Home | Connectors | MediaValet | MediaValet - Prodigy Integration and Automation
Data flow: MediaValet ? Prodigy
Marketing, product, or operations teams store approved images and video frames in MediaValet, then automatically send selected assets to Prodigy for labeling. This is useful when organizations want to build computer vision models using brand-approved, high-quality visual content such as product images, packaging, store shelves, or field inspection photos.
Data flow: MediaValet ? Prodigy ? MediaValet
MediaValet can provide a stream of assets that need improved tagging, while Prodigy is used to label objects, scenes, products, or text within those assets. The resulting annotations can be pushed back into MediaValet as enriched metadata to improve search, filtering, and asset discovery.
Data flow: MediaValet ? Prodigy
Organizations with large collections of event photography, employee portraits, or talent imagery can use MediaValet as the controlled source of approved images and Prodigy to label faces for training facial recognition or identity verification models. This is especially valuable for regulated industries, internal security use cases, or media organizations managing large archives.
Data flow: MediaValet ? Prodigy
Brand and compliance teams can select approved and non-approved creative assets from MediaValet and send them to Prodigy for annotation. Labels can identify logo usage, color palette violations, outdated messaging, missing disclaimers, or incorrect product representation. These labels can then train models that automatically flag non-compliant content before publication.

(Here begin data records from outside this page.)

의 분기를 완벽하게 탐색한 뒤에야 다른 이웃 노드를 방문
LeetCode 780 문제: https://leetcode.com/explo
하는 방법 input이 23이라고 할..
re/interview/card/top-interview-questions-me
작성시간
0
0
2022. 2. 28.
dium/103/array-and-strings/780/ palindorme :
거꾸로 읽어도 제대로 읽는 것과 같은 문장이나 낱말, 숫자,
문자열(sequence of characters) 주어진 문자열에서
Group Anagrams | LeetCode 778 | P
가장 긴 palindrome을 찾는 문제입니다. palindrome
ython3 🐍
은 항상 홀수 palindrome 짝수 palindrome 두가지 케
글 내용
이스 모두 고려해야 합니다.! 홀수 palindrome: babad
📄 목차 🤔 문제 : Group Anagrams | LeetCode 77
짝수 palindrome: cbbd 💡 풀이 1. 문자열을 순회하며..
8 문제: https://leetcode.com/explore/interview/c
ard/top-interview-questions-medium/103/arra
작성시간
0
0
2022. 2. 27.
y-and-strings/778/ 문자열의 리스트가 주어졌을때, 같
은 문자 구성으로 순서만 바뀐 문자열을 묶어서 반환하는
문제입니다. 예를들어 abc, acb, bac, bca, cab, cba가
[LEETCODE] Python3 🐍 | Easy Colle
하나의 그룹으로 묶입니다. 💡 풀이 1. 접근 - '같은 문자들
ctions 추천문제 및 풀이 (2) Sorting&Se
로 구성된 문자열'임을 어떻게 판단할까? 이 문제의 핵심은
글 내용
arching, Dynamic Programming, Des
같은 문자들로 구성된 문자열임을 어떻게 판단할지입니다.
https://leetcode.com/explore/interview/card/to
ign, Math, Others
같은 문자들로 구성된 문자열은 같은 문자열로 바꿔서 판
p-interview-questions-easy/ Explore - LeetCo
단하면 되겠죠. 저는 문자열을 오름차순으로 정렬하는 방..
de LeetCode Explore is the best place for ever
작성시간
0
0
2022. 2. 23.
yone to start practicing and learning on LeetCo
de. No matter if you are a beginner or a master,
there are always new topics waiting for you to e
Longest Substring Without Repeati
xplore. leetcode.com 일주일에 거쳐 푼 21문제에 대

Data flow: MediaValet ? Prodigy ? MediaValet
When organizations share assets externally through MediaValet, Prodigy can be used to label content categories such as sensitive imagery, confidential documents, restricted logos, or regulated claims. The trained model can then classify new assets before they are shared, helping teams prevent accidental disclosure or policy violations.
Data flow: MediaValet ? Prodigy
MediaValet often contains documents, presentations, product sheets, and campaign copy that can be used to build NLP datasets. These files can be routed into Prodigy for annotation of entities, topics, sentiment, claims, or intent. This enables teams to train custom language models for content classification, search, or document intelligence.
Data flow: Bi-directional
Prodigy?s active learning workflow can identify the most informative samples to label next, while MediaValet supplies the latest approved assets or content updates. As new assets are added to MediaValet, they can be prioritized in Prodigy for annotation, and the resulting labels can be fed back to improve both the model and the asset metadata over time.

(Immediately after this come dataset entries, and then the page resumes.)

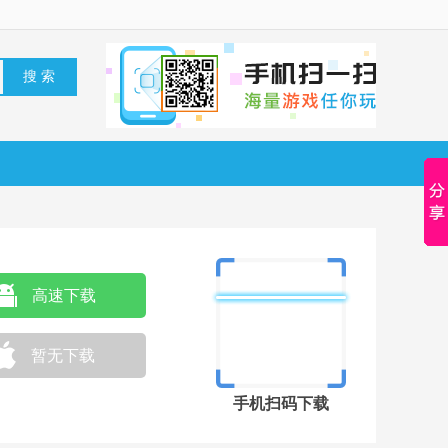
高速下载
暂无下载
手机扫码下载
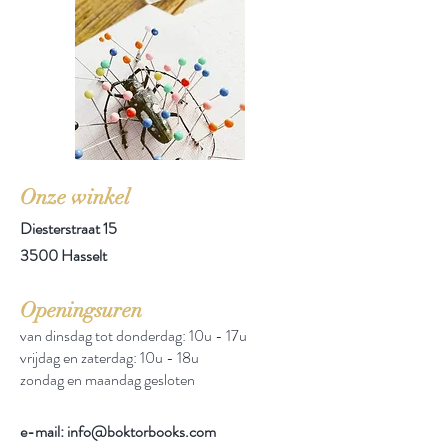
Onze winkel
Diesterstraat 15
3500 Hasselt
Openingsuren
van dinsdag tot donderdag: 10u - 17u
vrijdag en zaterdag: 10u - 18u
zondag en maandag gesloten
e-mail: info@boktorbooks.com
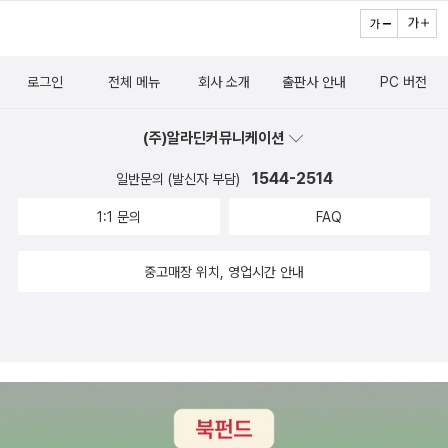
ational Symphony Orchestra (NSO) 단원의 얘기를 들어보면,
부러졌어!' 책도 정말 너무너무 사랑스럽게 읽었어요!!! 코끼리와 꿀
'내셔널' 이라는 이름이 무색하게도 COVID-19에 따른 국가지원금을
꿀이 시리즈를 다 소장할거랍니다!!! 어른인 제가 봐도 너무 사랑스럽
생계난에 내몰린 단원들에게 재깍재깍 지급하지 않고 있는 모양이지
고 좋으니까요!!!!!
로그인
전체 메뉴
회사 소개
출판사 안내
PC 버전
만, 아무튼 2014년부터 센터장을 맡고 있는 Deborah F. Rutter
가 최근 들어 후원금도 더 열심히 모집하고 공격적인 경영을 하고 있
(주)알라딘커뮤니케이션
는 것 같다(Rutter 대표는 케네디 센터로 옮기기 전에는 2003년부
터 2014년까지 시카고 심포니 오케스트라의 단장을 맡기도 했다).
1544-2514
일반문의 (발신자 부담)
리치 센터 소개는 https://www.kennedy-center.org/reach/ 상
1:1 문의
FAQ
주 작가가 되면 무엇을 하는가... Mo Willems의 작품들을 어린이 뮤
지컬로 만들어 무대에 올리는가 하면, 리치 센터 한쪽에 가족들의 쉼
중고매장 위치, 영업시간 안내
터로 만든 문샷스튜디오에서는 Mo Willems의 책 전체를 읽을 수 있
고(스페인어 버전도 꽂혀 있다) 그 캐릭터들, 특히 Pigeon, Elepha
nt & Piggie를 공작하고 직접 그려볼 수 있게 해두었다. https://w
ww.kennedy-center.org/education/moonshot-studio/ (Kn
uffle Bunny 시리즈는 세 권뿐이기도 하고, Pigeon과 Elephant &
Piggie가 워낙 메가 히트하였다 보니 상대적으로 인기가 떨어져 보이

Data flow: MediaValet ? Prodigy ? MediaValet
MediaValet can act as the controlled repository for source assets, while Prodigy provides the annotation workspace for subject matter experts, marketers, or compliance reviewers to label content without needing direct access to raw data systems. Final labels, review outcomes, or classification results can be written back to MediaValet for auditability and future reuse.